In the entries below, find every line with "Projets" and copy it.

Recorded data
----
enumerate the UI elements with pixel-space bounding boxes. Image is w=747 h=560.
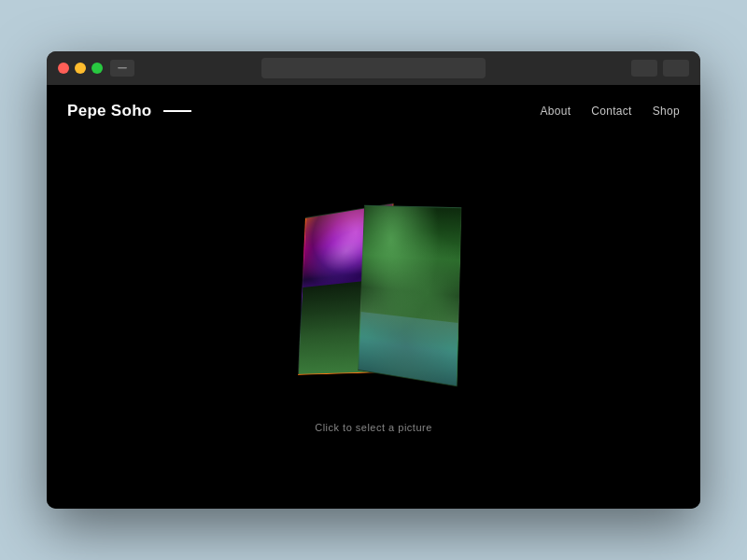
mac-window: Pepe Soho About Contact Shop: [47, 51, 700, 509]
water-reflection: [359, 312, 458, 386]
titlebar: [47, 51, 700, 85]
website-content: Pepe Soho About Contact Shop: [47, 85, 700, 509]
cube-area[interactable]: Click to select a picture: [47, 85, 700, 509]
cube-3d: [290, 192, 467, 392]
cube-container[interactable]: [280, 198, 467, 385]
minimize-button[interactable]: [75, 63, 86, 74]
back-forward-button[interactable]: [110, 60, 134, 77]
svg-rect-0: [118, 67, 127, 69]
nav-about[interactable]: About: [540, 105, 571, 118]
titlebar-right-controls: [631, 60, 689, 77]
close-button[interactable]: [58, 63, 69, 74]
nav-shop[interactable]: Shop: [653, 105, 680, 118]
site-nav: Pepe Soho About Contact Shop: [47, 85, 700, 137]
new-tab-button[interactable]: [663, 60, 689, 77]
nav-links: About Contact Shop: [540, 105, 680, 118]
nav-contact[interactable]: Contact: [591, 105, 631, 118]
address-bar[interactable]: [261, 58, 486, 78]
click-hint[interactable]: Click to select a picture: [315, 422, 432, 433]
share-button[interactable]: [631, 60, 657, 77]
logo-group: Pepe Soho: [67, 102, 191, 120]
site-logo[interactable]: Pepe Soho: [67, 102, 152, 120]
maximize-button[interactable]: [92, 63, 103, 74]
titlebar-nav-buttons: [110, 60, 134, 77]
logo-line: [163, 110, 191, 112]
traffic-lights: [58, 63, 103, 74]
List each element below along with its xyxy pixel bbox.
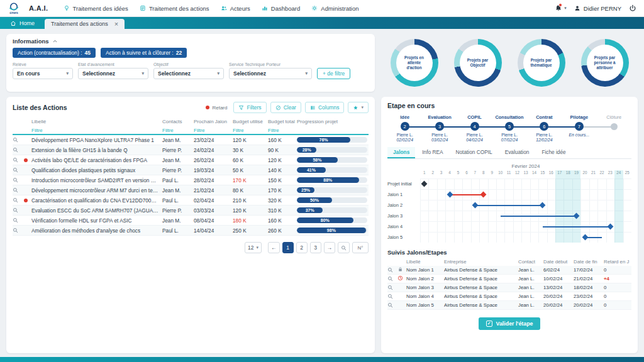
nav-item-dashboard[interactable]: Dashboard — [262, 5, 300, 12]
table-row[interactable]: Extension de la filière GH15 à la bande … — [13, 145, 369, 155]
user-menu[interactable]: Didier PERNY — [574, 5, 621, 12]
filter-select-service-technique-porteur[interactable]: Selectionnez▾ — [229, 68, 312, 79]
table-row[interactable]: Introduction microcontrôleur SAMD2IRT en… — [13, 175, 369, 185]
informations-header[interactable]: Informations — [13, 38, 369, 45]
jalon-row[interactable]: Nom Jalon 1Airbus Defense & SpaceJean L.… — [387, 266, 631, 275]
tab-fiche-idee[interactable]: Fiche idée — [536, 147, 571, 158]
badge-contractualisation[interactable]: Action (contractualisation) :45 — [13, 48, 96, 58]
donut-projets-par-personne-a-attribuer[interactable]: Projets par personne à attribuer — [581, 39, 629, 87]
progress-bar: 41% — [297, 167, 367, 173]
next-page-button[interactable]: → — [324, 242, 336, 253]
step-owner: Pierre L. — [431, 133, 448, 137]
toolbar-filters-button[interactable]: Filters — [233, 102, 266, 113]
close-tab-icon[interactable]: × — [114, 21, 118, 28]
table-row[interactable]: Vérification formelle HDL sur FGPA et AS… — [13, 216, 369, 226]
nav-item-administration[interactable]: Administration — [311, 5, 358, 12]
action-contact: Paul L. — [162, 197, 194, 204]
table-row[interactable]: Développement microcontrôleur ARM M7 dur… — [13, 185, 369, 195]
row-search-icon[interactable] — [387, 285, 393, 290]
tab-home[interactable]: Home — [5, 17, 40, 29]
jalon-row[interactable]: Nom Jalon 2Airbus Defense & SpaceJean L.… — [387, 275, 631, 283]
column-header: Date de fin — [574, 259, 604, 265]
page-button-1[interactable]: 1 — [282, 242, 294, 253]
step-consultation[interactable]: Consultation5Pierre L.07/02/24 — [492, 114, 526, 142]
nav-item-traitement-des-actions[interactable]: Traitement des actions — [140, 5, 209, 12]
page-number-input[interactable] — [352, 242, 369, 253]
row-search-icon[interactable] — [387, 267, 393, 273]
dashboard-icon — [262, 5, 268, 11]
column-filter[interactable]: Filtre — [31, 128, 162, 133]
column-filter[interactable]: Filtre — [268, 128, 297, 133]
app-title: A.A.I. — [29, 4, 48, 12]
column-filter[interactable]: Filtre — [233, 128, 268, 133]
filter-value: En cours — [17, 70, 40, 77]
action-budget-total: 140 K — [268, 167, 297, 173]
validate-step-button[interactable]: ✓ Valider l'étape — [479, 317, 541, 330]
tab-info-rea[interactable]: Info REA — [416, 147, 448, 158]
badge-a-cloturer[interactable]: Action à suivre et à clôturer :22 — [101, 48, 187, 58]
step-cloture[interactable]: Clôture — [597, 114, 631, 142]
nav-item-traitement-des-idees[interactable]: Traitement des idées — [64, 5, 128, 12]
page-button-3[interactable]: 3 — [310, 242, 321, 253]
etape-card: Etape en cours Idée2Pierre L.02/02/24Eva… — [381, 97, 638, 353]
step-contrat[interactable]: Contrat6Pierre L.12/02/24 — [527, 114, 562, 142]
tab-traitement-des-actions[interactable]: Traitement des actions × — [45, 19, 125, 29]
column-filter[interactable]: Filtre — [162, 128, 194, 133]
action-libelle: Activités labo QE/LE de caractérisation … — [31, 157, 162, 163]
table-row[interactable]: Caractérisation et qualification du CNA … — [13, 195, 369, 206]
table-row[interactable]: Evaluation ESCC du SoC ARM SAMRH707 (JAG… — [13, 206, 369, 216]
row-search-icon[interactable] — [13, 167, 18, 173]
notifications-button[interactable]: ▾ — [555, 4, 567, 12]
step-idee[interactable]: Idée2Pierre L.02/02/24 — [387, 114, 422, 142]
column-header: Retard en J — [604, 259, 631, 265]
tab-evaluation[interactable]: Evaluation — [499, 147, 535, 158]
row-search-icon[interactable] — [387, 293, 393, 299]
row-search-icon[interactable] — [387, 276, 393, 282]
jalon-row[interactable]: Nom Jalon 5Airbus Defense & SpaceJean L.… — [387, 301, 631, 310]
table-row[interactable]: Développement FPGA NanoXplore ULTRA7 Pha… — [13, 135, 369, 145]
row-search-icon[interactable] — [13, 187, 18, 193]
page-size-select[interactable]: 12▾ — [245, 242, 262, 253]
jalon-retard: 0 — [604, 267, 631, 273]
toolbar-clear-button[interactable]: Clear — [270, 102, 301, 113]
row-search-icon[interactable] — [13, 137, 18, 143]
cnes-logo[interactable]: cnes — [8, 2, 20, 14]
tab-jalons[interactable]: Jalons — [387, 147, 415, 158]
more-filter-button[interactable]: + de filtre — [317, 68, 350, 79]
row-search-icon[interactable] — [13, 177, 18, 183]
jalon-row[interactable]: Nom Jalon 4Airbus Defense & SpaceJean L.… — [387, 292, 631, 301]
table-row[interactable]: Amélioration des méthodes d'analyse de c… — [13, 226, 369, 236]
filter-select-etat-d-avancement[interactable]: Selectionnez▾ — [78, 68, 148, 79]
donut-projets-en-attente-d-action[interactable]: Projets en attente d'action — [391, 39, 438, 87]
pagination-search-button[interactable] — [338, 242, 350, 253]
column-header: Libellé — [31, 119, 162, 124]
table-row[interactable]: Activités labo QE/LE de caractérisation … — [13, 155, 369, 165]
row-search-icon[interactable] — [13, 197, 18, 203]
donut-projets-par-thematique[interactable]: Projets par thématique — [518, 39, 565, 87]
row-search-icon[interactable] — [13, 207, 18, 213]
step-pilotage[interactable]: Pilotage7En cours... — [562, 114, 596, 142]
step-copil[interactable]: COPIL4Pierre L.04/02/24 — [457, 114, 492, 142]
row-search-icon[interactable] — [13, 228, 18, 233]
toolbar-columns-button[interactable]: Columns — [305, 102, 345, 113]
nav-item-acteurs[interactable]: Acteurs — [221, 5, 250, 12]
tab-notation-copil[interactable]: Notation COPIL — [450, 147, 498, 158]
step-evaluation[interactable]: Evaluation3Pierre L.03/02/24 — [422, 114, 457, 142]
row-search-icon[interactable] — [13, 147, 18, 153]
column-filter[interactable]: Filtre — [194, 128, 233, 133]
jalon-row[interactable]: Nom Jalon 3Airbus Defense & SpaceJean L.… — [387, 283, 631, 292]
filter-select-objectif[interactable]: Selectionnez▾ — [153, 68, 224, 79]
prev-page-button[interactable]: ← — [268, 242, 280, 253]
row-search-icon[interactable] — [387, 302, 393, 308]
chevron-down-icon: ▾ — [256, 245, 258, 250]
power-icon[interactable] — [629, 4, 636, 12]
page-button-2[interactable]: 2 — [296, 242, 308, 253]
row-search-icon[interactable] — [13, 157, 18, 163]
retard-legend-label: Retard — [212, 105, 227, 111]
nav-item-label: Traitement des actions — [149, 5, 209, 12]
row-search-icon[interactable] — [13, 217, 18, 223]
toolbar-favorites-button[interactable]: ▾ — [348, 102, 369, 113]
filter-select-releve[interactable]: En cours▾ — [13, 68, 73, 79]
donut-projets-par-objectif[interactable]: Projets par Objectif — [454, 39, 502, 87]
table-row[interactable]: Qualification diodes plastiques petits s… — [13, 165, 369, 175]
----
- [Solution for this exercise]
donut-projets-par-personne-a-attribuer[interactable]: Projets par personne à attribuer — [581, 39, 629, 87]
donut-projets-en-attente-d-action[interactable]: Projets en attente d'action — [391, 39, 438, 87]
donut-projets-par-thematique[interactable]: Projets par thématique — [518, 39, 565, 87]
donut-projets-par-objectif[interactable]: Projets par Objectif — [454, 39, 502, 87]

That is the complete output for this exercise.